If problems are found, grpck prompts for a repair action. It can delete duplicate entries, fix field counts, and correct GID mismatches. Running grpck regularly or after manual edits to group files helps prevent authentication and permission issues.

Syntax

grpck [options] [group-file [shadow-file]]

Parameters

  • group-file: Alternate group file to check (default: /etc/group).
  • shadow-file: Alternate shadow group file to check (default: /etc/gshadow).

Common Options

  • -r: Run in read-only mode. Check but do not repair any problems.
  • -s: Sort entries by GID.
  • -R root-dir: Operate in the specified chroot directory.
  • -h: Display help.

Examples

sudo grpck

Check and interactively repair /etc/group and /etc/gshadow.

sudo grpck -r

Check the group files in read-only mode without making changes.

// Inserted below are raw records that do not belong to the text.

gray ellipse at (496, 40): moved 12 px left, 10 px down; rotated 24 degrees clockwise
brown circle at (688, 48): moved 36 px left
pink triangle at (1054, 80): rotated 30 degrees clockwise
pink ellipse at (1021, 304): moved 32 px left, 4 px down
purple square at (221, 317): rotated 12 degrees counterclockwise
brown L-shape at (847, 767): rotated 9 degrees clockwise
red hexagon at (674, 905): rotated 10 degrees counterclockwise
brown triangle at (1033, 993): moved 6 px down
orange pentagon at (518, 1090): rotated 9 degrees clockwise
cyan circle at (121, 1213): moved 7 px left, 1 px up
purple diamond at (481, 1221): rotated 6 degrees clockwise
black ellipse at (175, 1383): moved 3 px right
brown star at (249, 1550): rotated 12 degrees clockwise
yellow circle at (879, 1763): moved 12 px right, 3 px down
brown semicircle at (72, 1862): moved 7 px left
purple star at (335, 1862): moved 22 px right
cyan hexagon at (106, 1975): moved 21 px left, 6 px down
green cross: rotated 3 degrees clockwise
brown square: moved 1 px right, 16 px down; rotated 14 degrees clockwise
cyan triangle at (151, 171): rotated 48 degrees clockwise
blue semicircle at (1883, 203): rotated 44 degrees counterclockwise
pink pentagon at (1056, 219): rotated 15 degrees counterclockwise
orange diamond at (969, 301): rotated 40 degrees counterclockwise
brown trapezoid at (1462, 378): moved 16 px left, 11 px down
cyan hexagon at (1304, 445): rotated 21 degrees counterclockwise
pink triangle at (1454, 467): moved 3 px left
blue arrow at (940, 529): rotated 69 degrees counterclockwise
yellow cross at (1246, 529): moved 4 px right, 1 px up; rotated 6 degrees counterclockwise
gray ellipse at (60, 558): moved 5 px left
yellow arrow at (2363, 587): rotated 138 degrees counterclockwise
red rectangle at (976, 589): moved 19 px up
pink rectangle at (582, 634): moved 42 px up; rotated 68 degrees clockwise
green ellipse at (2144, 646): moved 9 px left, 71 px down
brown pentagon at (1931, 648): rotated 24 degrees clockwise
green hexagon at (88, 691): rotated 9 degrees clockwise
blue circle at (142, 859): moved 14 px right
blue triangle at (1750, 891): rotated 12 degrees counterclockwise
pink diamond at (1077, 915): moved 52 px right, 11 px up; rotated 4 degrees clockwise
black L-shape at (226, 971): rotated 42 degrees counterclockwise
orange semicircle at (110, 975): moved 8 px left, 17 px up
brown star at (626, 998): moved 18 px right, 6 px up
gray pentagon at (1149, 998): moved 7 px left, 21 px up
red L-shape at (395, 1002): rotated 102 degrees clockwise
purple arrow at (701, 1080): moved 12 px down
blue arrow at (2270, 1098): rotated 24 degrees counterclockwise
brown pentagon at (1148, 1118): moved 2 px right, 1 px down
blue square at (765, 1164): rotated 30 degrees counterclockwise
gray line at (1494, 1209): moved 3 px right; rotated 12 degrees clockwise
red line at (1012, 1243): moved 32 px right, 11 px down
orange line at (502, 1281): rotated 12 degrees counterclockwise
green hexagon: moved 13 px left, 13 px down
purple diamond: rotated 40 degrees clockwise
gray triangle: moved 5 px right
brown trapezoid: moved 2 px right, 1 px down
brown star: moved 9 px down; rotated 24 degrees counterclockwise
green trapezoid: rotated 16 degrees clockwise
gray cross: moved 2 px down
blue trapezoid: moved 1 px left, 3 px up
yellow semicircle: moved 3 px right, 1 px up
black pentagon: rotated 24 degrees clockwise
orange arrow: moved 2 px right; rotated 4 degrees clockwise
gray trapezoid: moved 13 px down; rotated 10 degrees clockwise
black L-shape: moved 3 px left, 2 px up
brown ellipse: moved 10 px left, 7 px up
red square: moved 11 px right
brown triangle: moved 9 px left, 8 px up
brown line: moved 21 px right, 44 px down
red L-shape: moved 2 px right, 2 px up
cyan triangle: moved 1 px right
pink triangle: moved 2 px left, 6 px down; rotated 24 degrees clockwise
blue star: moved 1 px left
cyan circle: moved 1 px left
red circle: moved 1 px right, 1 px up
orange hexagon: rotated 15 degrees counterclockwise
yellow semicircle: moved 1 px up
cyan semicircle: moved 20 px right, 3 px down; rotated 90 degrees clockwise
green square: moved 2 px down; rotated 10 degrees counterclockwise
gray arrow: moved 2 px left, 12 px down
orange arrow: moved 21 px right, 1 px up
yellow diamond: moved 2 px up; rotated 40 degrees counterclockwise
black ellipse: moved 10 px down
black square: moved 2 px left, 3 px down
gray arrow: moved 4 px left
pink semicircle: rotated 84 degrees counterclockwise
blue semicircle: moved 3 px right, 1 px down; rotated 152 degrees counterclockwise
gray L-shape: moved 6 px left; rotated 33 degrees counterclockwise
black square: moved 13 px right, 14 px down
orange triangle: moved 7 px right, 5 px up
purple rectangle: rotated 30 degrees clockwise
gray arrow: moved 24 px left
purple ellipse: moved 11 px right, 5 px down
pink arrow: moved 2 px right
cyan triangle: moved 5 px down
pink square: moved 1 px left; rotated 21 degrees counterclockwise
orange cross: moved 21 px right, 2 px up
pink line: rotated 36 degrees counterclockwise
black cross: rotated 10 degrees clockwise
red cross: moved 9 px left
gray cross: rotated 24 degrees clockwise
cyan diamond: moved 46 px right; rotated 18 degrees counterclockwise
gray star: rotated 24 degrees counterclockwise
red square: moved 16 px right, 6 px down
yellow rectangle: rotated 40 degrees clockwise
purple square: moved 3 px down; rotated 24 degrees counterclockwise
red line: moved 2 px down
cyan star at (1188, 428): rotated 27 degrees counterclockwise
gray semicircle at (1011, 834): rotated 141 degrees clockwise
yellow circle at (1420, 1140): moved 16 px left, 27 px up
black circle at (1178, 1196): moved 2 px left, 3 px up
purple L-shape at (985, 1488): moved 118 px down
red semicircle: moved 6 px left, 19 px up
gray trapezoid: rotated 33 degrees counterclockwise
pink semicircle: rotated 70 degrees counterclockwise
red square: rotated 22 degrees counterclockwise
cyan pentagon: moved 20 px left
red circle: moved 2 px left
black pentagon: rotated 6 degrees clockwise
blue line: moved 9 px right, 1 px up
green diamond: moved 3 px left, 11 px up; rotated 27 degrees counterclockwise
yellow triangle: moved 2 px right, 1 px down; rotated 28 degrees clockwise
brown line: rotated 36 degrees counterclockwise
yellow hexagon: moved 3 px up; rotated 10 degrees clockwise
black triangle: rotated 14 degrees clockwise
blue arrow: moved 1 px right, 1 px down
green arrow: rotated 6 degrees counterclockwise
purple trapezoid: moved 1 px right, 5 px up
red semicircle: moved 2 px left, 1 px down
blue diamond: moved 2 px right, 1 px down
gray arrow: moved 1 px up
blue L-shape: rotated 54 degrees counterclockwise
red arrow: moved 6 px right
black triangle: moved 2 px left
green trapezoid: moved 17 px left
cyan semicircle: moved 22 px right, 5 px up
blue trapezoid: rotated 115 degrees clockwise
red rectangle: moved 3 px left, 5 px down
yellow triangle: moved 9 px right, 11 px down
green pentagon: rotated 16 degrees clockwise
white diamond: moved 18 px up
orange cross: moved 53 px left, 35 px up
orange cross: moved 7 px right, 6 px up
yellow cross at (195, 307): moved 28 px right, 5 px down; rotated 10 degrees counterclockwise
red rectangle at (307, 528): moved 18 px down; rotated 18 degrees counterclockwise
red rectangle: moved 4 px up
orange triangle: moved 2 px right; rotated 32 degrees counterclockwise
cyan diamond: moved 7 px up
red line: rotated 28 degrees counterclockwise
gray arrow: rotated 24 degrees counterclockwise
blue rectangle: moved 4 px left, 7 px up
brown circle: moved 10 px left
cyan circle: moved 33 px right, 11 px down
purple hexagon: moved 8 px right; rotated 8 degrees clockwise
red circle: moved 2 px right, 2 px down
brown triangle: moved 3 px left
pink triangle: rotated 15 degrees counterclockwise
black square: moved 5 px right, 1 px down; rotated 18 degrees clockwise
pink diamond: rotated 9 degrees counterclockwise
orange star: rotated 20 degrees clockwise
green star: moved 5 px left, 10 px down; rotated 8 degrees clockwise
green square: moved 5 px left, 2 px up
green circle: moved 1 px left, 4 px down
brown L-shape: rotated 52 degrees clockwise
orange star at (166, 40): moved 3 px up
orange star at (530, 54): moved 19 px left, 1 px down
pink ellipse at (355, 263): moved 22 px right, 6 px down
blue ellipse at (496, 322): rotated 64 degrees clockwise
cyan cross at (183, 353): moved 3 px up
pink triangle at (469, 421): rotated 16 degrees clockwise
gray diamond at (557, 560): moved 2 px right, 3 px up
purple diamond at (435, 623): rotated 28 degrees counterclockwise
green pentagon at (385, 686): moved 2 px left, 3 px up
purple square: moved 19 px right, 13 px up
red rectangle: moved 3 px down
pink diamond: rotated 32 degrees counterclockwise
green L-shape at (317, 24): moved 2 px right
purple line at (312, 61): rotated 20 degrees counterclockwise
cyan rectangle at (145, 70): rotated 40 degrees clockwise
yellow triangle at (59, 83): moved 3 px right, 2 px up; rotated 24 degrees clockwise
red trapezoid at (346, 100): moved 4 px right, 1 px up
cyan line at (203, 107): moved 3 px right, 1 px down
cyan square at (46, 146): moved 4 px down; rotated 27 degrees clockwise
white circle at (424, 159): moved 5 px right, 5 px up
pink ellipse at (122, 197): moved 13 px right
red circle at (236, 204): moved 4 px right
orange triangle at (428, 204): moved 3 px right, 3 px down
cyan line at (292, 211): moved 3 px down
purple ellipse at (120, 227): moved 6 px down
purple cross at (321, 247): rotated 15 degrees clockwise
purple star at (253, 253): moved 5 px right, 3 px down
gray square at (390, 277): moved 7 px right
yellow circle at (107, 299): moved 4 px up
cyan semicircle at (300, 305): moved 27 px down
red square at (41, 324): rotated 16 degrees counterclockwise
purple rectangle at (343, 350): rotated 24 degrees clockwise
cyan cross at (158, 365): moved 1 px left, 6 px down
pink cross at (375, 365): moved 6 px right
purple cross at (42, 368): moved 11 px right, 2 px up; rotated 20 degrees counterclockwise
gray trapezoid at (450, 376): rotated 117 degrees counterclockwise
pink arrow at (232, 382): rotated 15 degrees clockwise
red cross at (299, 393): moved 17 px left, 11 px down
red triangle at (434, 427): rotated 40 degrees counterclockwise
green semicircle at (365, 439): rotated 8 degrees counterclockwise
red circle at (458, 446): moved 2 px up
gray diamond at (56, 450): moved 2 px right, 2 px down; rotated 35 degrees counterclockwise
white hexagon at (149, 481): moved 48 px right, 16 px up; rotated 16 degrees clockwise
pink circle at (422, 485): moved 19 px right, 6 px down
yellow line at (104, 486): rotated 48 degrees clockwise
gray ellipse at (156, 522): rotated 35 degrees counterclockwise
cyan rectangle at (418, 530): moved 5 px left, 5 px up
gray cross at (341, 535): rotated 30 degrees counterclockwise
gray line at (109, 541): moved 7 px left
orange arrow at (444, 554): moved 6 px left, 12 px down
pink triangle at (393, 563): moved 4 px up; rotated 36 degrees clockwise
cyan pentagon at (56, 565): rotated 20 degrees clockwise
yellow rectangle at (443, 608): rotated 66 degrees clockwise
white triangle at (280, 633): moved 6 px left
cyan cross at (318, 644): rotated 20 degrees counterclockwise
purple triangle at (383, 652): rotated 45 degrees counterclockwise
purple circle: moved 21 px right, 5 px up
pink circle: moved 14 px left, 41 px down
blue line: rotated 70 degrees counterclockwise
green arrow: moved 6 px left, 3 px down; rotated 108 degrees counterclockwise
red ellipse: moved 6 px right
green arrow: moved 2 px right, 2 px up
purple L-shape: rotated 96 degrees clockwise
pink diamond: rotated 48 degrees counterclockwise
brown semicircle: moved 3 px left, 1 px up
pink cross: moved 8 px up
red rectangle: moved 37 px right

sudo grpck -r /etc/group /etc/gshadow

Check specific group and shadow group files.

sudo grpck -s

Check and sort the group file by GID.

Practical Notes

  • Run grpck after manually editing /etc/group or /etc/gshadow to catch syntax errors.
  • The read-only mode (-r) is useful for auditing without making changes.
  • grpck only checks the group files, not the user files. Use pwck for user and user shadow file verification.
  • If the shadow group file is missing or corrupt, grpck can recreate it from /etc/group.
  • Always back up /etc/group and /etc/gshadow before running grpck in repair mode.